Top of Recorded data

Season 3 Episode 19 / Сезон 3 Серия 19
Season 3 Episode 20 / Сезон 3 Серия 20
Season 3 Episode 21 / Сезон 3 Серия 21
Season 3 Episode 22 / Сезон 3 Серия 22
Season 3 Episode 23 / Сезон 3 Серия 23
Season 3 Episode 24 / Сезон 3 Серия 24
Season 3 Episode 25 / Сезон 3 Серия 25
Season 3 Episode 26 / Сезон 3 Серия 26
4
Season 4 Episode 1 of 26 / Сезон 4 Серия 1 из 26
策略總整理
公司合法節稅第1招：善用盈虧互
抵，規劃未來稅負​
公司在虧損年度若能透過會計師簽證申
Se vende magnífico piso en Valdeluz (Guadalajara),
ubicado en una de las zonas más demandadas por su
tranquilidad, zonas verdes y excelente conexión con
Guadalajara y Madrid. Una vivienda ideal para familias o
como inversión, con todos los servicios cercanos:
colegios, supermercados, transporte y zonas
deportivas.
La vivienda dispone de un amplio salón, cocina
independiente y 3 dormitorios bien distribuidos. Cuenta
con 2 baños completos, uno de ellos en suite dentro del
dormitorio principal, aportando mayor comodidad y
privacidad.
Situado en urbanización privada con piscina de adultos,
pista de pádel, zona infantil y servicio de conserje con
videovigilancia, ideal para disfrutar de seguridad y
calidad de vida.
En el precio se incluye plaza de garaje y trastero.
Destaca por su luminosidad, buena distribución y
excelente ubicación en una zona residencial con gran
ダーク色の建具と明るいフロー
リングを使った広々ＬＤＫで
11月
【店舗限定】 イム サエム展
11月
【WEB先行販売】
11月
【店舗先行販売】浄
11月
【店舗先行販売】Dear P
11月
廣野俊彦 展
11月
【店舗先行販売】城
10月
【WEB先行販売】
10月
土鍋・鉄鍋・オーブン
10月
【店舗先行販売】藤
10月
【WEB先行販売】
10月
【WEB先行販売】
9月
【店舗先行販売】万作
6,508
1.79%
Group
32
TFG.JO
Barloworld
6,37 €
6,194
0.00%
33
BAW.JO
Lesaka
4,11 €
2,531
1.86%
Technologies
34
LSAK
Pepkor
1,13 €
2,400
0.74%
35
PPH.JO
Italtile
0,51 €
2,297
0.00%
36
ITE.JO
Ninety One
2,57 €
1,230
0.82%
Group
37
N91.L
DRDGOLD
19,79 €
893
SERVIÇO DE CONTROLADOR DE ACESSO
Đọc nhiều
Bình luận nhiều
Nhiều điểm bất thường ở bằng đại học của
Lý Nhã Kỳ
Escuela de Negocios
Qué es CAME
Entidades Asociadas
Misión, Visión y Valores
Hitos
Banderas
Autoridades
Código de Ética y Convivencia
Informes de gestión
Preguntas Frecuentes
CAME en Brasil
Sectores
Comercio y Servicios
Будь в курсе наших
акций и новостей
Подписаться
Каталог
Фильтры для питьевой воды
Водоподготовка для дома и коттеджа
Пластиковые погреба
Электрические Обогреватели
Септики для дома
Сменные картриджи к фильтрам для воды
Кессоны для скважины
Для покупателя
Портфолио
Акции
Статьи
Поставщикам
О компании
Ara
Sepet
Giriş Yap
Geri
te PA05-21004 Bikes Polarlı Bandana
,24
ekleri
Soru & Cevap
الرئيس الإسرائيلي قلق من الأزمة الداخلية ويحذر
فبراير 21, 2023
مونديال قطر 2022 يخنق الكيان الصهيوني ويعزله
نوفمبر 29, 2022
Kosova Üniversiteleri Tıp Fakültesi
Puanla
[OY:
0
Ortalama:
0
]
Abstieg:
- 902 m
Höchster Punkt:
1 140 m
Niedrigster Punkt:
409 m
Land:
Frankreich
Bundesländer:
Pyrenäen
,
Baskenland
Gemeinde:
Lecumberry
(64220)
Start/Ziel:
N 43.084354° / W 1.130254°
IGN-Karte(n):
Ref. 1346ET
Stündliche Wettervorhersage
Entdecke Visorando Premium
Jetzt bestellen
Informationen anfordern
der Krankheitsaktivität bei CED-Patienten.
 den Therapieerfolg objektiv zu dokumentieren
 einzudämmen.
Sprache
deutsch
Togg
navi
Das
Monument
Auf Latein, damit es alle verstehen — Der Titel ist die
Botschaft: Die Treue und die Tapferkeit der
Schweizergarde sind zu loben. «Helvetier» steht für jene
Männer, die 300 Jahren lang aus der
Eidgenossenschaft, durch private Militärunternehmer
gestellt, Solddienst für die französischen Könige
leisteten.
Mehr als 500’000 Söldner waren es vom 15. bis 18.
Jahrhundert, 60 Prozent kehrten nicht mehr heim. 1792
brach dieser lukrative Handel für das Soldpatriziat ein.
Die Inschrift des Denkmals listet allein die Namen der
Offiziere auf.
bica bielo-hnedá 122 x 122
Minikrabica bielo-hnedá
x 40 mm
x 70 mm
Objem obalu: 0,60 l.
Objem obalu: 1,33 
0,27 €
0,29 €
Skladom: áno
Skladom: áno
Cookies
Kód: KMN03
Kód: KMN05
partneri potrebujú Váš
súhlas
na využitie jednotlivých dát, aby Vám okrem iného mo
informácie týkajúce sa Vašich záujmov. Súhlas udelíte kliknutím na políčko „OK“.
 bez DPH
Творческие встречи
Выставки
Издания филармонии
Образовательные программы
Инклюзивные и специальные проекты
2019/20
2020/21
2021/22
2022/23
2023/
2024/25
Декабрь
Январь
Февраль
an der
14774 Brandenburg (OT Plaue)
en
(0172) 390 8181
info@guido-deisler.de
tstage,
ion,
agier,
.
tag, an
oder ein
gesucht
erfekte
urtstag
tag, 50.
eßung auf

Bottom of Recorded data

__Exercise details__.
Could you retype exactly the lines above, starting at the line that contains "Entdecke Visorando Premium" and ending at the line that contains "Jahrhundert, 60 Prozent", and nothing more?

__Task result__.
Entdecke Visorando Premium
Jetzt bestellen
Informationen anfordern
der Krankheitsaktivität bei CED-Patienten.
 den Therapieerfolg objektiv zu dokumentieren
 einzudämmen.
Sprache
deutsch
Togg
navi
Das
Monument
Auf Latein, damit es alle verstehen — Der Titel ist die
Botschaft: Die Treue und die Tapferkeit der
Schweizergarde sind zu loben. «Helvetier» steht für jene
Männer, die 300 Jahren lang aus der
Eidgenossenschaft, durch private Militärunternehmer
gestellt, Solddienst für die französischen Könige
leisteten.
Mehr als 500’000 Söldner waren es vom 15. bis 18.
Jahrhundert, 60 Prozent kehrten nicht mehr heim. 1792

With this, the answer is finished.